If you don’t yet receive Tanay's newsletter in your email inbox, please join the 10,000+ subscribers who do:
3) Do not live or die on tokens alone
As hinted at above, there are more ways to make money than marking up tokens. Many of the companies, even in areas like coding and vibecoding where a lot of the value comes from the model itself, are seeking other opportunities to monetise which will not be tied to AI inference costs and so grow aggregate Gross Margins. A few of these examples include
Hosting and deploy. Bolt and Replit monetize runtime, bandwidth, storage, domains, and private deployments once projects live inside their environments. That raises ARPU and decouples margin from token pricing.
Marketplaces and services. Replit’s Bounties take a ten percent fee from posters, which is a clean non-inference take rate.
Advertising / Affiliate. OpenAI has been piloting checkout inside ChatGPT with Shopify, which would create commission revenue on the free tier. Perplexity has been testing sponsored follow-up questions. It’s likely only a matter of time when some forms of ads finds its way to most consumer chatbots.
4) Pricing models still need work and iteration
Most companies started with simple per-seat plans and ran into power-user cost spikes. The shift toward other pricing models that make costs visible and predictable.
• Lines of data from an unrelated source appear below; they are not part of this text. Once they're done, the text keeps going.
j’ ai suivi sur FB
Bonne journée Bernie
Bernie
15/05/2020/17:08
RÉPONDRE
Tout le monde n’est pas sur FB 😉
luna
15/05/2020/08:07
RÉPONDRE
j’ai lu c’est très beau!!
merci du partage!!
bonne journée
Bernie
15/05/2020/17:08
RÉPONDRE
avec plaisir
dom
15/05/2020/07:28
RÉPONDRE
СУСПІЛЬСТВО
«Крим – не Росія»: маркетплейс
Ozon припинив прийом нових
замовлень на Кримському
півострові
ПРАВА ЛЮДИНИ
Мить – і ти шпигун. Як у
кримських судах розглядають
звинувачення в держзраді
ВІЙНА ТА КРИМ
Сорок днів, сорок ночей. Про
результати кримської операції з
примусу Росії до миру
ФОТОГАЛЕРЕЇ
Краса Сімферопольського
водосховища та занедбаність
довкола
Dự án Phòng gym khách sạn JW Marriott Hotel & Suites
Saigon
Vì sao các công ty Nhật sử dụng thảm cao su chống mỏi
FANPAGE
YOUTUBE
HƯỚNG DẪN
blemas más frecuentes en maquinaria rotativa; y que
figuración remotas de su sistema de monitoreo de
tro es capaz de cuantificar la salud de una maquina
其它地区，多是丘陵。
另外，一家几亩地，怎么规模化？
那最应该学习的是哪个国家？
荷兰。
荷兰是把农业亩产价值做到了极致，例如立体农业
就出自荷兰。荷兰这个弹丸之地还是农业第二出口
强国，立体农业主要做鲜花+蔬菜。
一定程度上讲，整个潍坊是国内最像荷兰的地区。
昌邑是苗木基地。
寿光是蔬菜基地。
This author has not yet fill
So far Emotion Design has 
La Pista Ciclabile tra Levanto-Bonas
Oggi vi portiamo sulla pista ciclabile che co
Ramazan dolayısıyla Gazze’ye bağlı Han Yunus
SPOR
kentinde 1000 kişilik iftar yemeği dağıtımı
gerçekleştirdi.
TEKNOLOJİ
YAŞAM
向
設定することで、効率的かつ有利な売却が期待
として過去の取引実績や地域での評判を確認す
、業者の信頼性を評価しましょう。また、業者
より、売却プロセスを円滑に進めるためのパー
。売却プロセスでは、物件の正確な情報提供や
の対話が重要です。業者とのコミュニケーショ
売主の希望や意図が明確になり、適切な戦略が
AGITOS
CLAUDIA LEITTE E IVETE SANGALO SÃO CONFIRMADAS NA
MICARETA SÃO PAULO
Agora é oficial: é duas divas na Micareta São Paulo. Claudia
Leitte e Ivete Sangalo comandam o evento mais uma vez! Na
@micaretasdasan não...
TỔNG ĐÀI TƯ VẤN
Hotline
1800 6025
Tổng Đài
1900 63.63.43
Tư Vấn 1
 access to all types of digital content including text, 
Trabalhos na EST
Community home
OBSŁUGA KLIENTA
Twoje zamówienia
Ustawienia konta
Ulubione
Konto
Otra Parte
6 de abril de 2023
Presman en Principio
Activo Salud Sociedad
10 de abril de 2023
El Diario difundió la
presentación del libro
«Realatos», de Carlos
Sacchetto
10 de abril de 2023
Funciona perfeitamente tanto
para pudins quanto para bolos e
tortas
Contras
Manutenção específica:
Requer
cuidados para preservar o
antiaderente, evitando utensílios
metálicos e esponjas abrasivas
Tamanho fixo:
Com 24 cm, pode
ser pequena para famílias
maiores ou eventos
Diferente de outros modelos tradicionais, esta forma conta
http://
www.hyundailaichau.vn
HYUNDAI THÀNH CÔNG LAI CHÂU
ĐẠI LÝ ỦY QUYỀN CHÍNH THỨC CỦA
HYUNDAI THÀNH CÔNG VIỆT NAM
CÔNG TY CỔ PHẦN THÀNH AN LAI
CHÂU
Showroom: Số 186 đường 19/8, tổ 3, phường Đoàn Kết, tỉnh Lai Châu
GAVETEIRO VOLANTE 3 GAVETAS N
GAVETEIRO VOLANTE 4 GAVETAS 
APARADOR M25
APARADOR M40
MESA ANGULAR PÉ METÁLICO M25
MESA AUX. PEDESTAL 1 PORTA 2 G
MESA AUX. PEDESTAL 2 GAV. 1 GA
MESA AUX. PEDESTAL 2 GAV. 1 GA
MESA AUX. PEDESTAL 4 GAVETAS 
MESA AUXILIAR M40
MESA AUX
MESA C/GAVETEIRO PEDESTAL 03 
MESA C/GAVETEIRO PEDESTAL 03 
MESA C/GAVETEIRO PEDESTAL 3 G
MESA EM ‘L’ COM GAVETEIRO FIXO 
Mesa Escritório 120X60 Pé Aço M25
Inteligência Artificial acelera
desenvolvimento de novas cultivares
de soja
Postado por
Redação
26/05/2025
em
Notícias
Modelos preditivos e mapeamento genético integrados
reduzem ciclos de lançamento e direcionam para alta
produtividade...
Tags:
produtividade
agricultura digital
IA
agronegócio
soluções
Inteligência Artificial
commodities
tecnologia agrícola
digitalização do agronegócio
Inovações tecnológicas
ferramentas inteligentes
Examples include seat plus pooled credits, usage with an included allowance and clear pass-through, token bundles with rollover, and BYOK for heavy cohorts. Replit has iterated across these ideas, pairing seats with credits, layering pay-as-you-go, and adjusting tiers as usage patterns change. Anthropic noted that on their original pricing structure of Claude Code, they were losing tens of thousands of dollars per month on a user on a $200 plan.

Pricing models will continue to evolve and be a lever where companies can play around with to make gross margins improve, particularly if hurt by a small subset of extreme power users.
The chart below shows Replit’s gross margins change drastically over time while revenue continued to grow as they adapted pricing models.
5) Net Margins Matter
There’s been a lot of emphasis in recent weeks on the gross margin profiles of these companies. But what’s not discussed as much is that ultimately it’s a trade-off these companies are making where they trade-off gross margins for faster growth and lower costs in other areas.
You can trade some gross margin for distribution if product-led growth is truly working which results in faster revenue growth and leads to lower sales and marketing (and perhaps even G&A) as a percentage of revenue. The Supernova pattern that Bessemer highlighted is exactly that. Very high ARR per employee and thin early gross margins that thicken over time with the above additions, but much lower S&M, G&A as a percentage of revenue than their SaaS counterparts given the fast scale and the bottoms up motion truly working.
The goal is not a perfect gross margin in isolation. The target is a healthy net margin profile as cohorts mature.